The bill of rights is “not an outstanding issue” from the Good Friday Agreement, a UUP councillor and gay rights activist has said.
Jeffrey Dudgeon, whose landmark 1981 European court case led to homosexuality being decriminalised in Northern Ireland, has claimed that “certain myths are being peddled about by some in political circles” regarding the need for clarification on a potential bill of rights for the Province.
The Belfast councillor said: “The specific undertaking in the Belfast Agreement was for the government to request the Northern Ireland Human Rights Commission (NIHRC) to advise on the scope for designing a specifically limited bill of rights for Northern Ireland.
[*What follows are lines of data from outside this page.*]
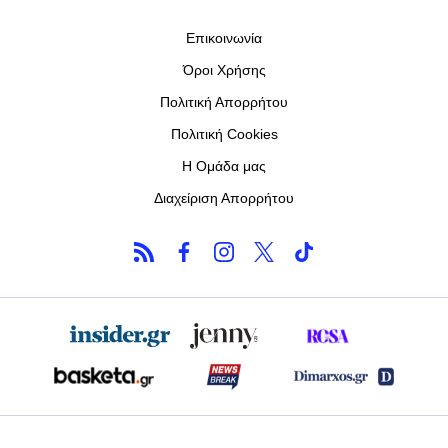
Επικοινωνία
Όροι Χρήσης
Πολιτική Απορρήτου
Πολιτική Cookies
Η Ομάδα μας
Διαχείριση Απορρήτου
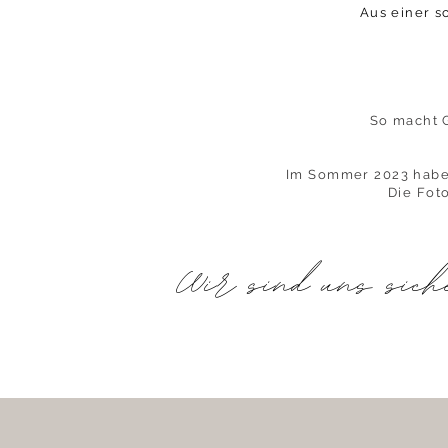
Aus einer s
So macht 
Im Sommer 2023 haben
Die Foto
Wir sind uns siche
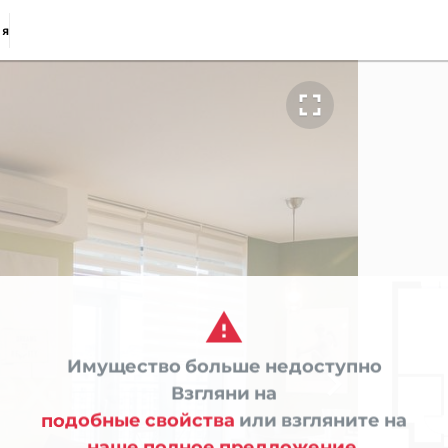
ия


Имущество больше недоступно

Взгляни на
подобные свойства
или взгляните на
наше полное предложение.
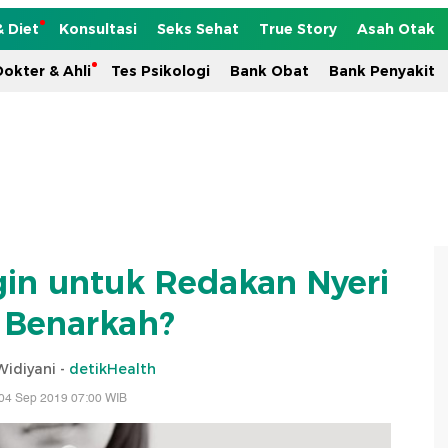
& Diet
Konsultasi
Seks Sehat
True Story
Asah Otak
okter & Ahli
Tes Psikologi
Bank Obat
Bank Penyakit
in untuk Redakan Nyeri
, Benarkah?
idiyani -
detikHealth
04 Sep 2019 07:00 WIB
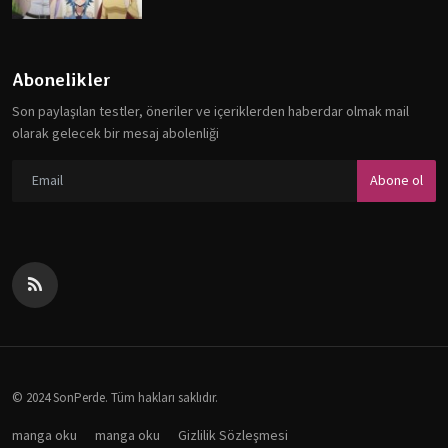
Abonelikler
Son paylaşılan testler, öneriler ve içeriklerden haberdar olmak mail
olarak gelecek bir mesaj abolenliği
Abone ol
© 2024 SonPerde. Tüm hakları saklıdır.
manga oku
manga oku
Gizlilik Sözleşmesi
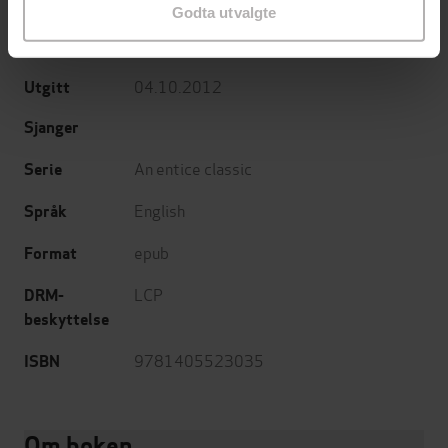
Brontë
(annet)
Godta utvalgte
Piatkus
Forlag
04.10.2012
Utgitt
Sjanger
An entice classic
Serie
English
Språk
epub
Format
LCP
DRM-
beskyttelse
9781405523035
ISBN
Om boken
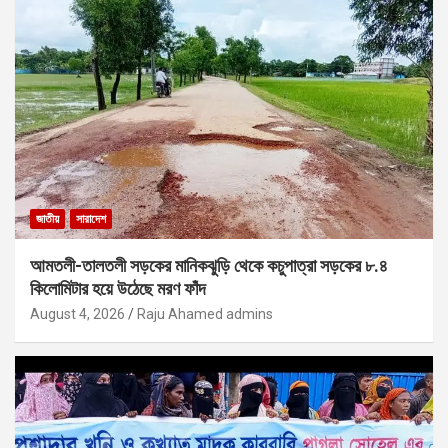
জাতীয়
সারাদেশ
আমতলী-তালতলী সড়কের মানিকঝুড়ি থেকে কচুপাত্রা সড়কের ৮.৪
কিলোমিটার হয়ে উঠেছে মরণ ফাঁদ
August 4, 2026
Raju Ahamed admins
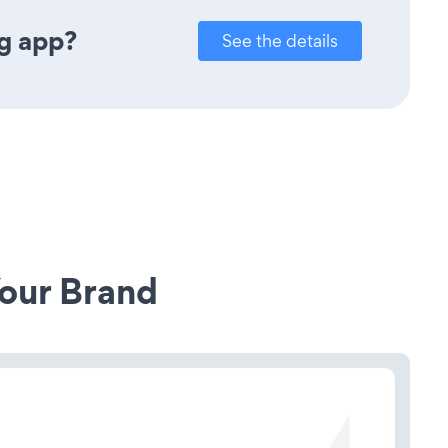
g app?
See the details
our Brand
“The government fulfilled its obligation by issuing the request. NIHRC duly responded with its report.”
He added that, in consequent political discussions between the parties, there was no agreement on the need for a local bill of rights.
“So there is no commitment outstanding from the Belfast Agreement”, Mr Dudgeon stated.
Setting out his party’s position on the matter, Mr Dudgeon said the 1998 UK-wide Human Rights Act, which incorporated the European Convention on Human Rights into domestic law, fulfilled “all necessary human rights requirements”.
He added: “The agreement cannot be misinterpreted to suit a particular political agenda. No matter how different some may wish the terms of the agreement to have been in relation to a bill of rights, they cannot change what has been written into a legal and constitutional document.
“To do so would be absolute folly and would potentially interfere with the constitutional protection for everyone in NI.”